═══ EXERCISE INPUTS ═══

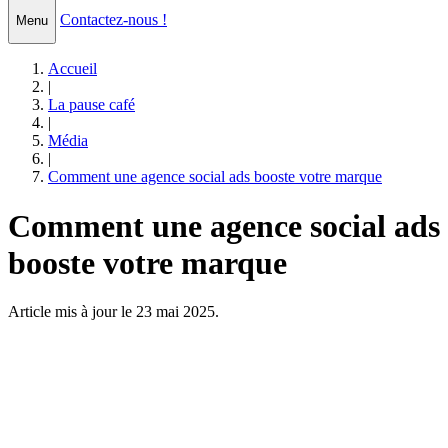
Contactez-nous !
Menu
Accueil
|
La pause café
|
Média
|
Comment une agence social ads booste votre marque
Comment une agence social ads
booste votre marque
Article mis à jour le 23 mai 2025.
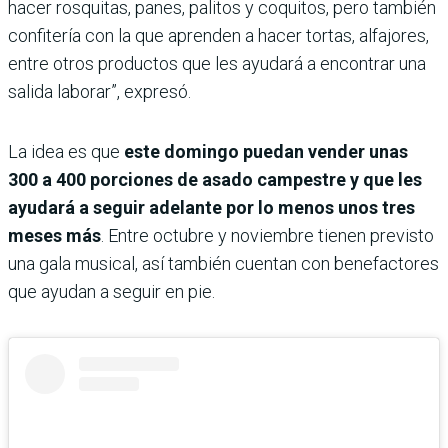
hacer rosquitas, panes, palitos y coquitos, pero también
confitería con la que aprenden a hacer tortas, alfajores,
entre otros productos que les ayudará a encontrar una
salida laborar”, expresó.
La idea es que
este domingo puedan vender unas
300 a 400 porciones de asado campestre y que les
ayudará a seguir adelante por lo menos unos tres
meses más
. Entre octubre y noviembre tienen previsto
una gala musical, así también cuentan con benefactores
que ayudan a seguir en pie.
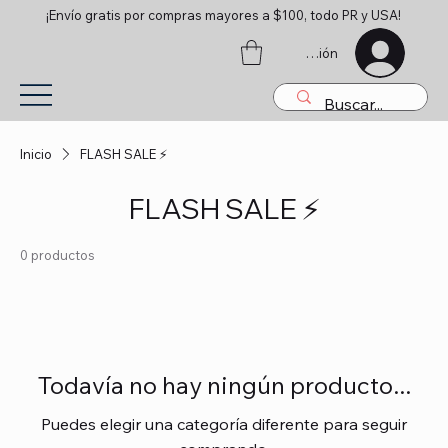
¡Envío gratis por compras mayores a $100, todo PR y USA!
Iniciar sesión
Inicio
FLASH SALE ⚡
FLASH SALE ⚡
0 productos
Todavía no hay ningún producto...
Puedes elegir una categoría diferente para seguir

═══

### PROBLEM DETAILS
I would like the material above returned exactly as it stands, without its pictures.

### ANSWER SECTION
Contactez-nous !
Menu
Accueil
|
La pause café
|
Média
|
Comment une agence social ads booste votre marque
Comment une agence social ads
booste votre marque
Article mis à jour le 23 mai 2025.
hacer rosquitas, panes, palitos y coquitos, pero también
confitería con la que aprenden a hacer tortas, alfajores,
entre otros productos que les ayudará a encontrar una
salida laborar”, expresó.
La idea es que
este domingo puedan vender unas
300 a 400 porciones de asado campestre y que les
ayudará a seguir adelante por lo menos unos tres
meses más
. Entre octubre y noviembre tienen previsto
una gala musical, así también cuentan con benefactores
que ayudan a seguir en pie.
¡Envío gratis por compras mayores a $100, todo PR y USA!
Iniciar sesión
Inicio
FLASH SALE ⚡
FLASH SALE ⚡
0 productos
Todavía no hay ningún producto...
Puedes elegir una categoría diferente para seguir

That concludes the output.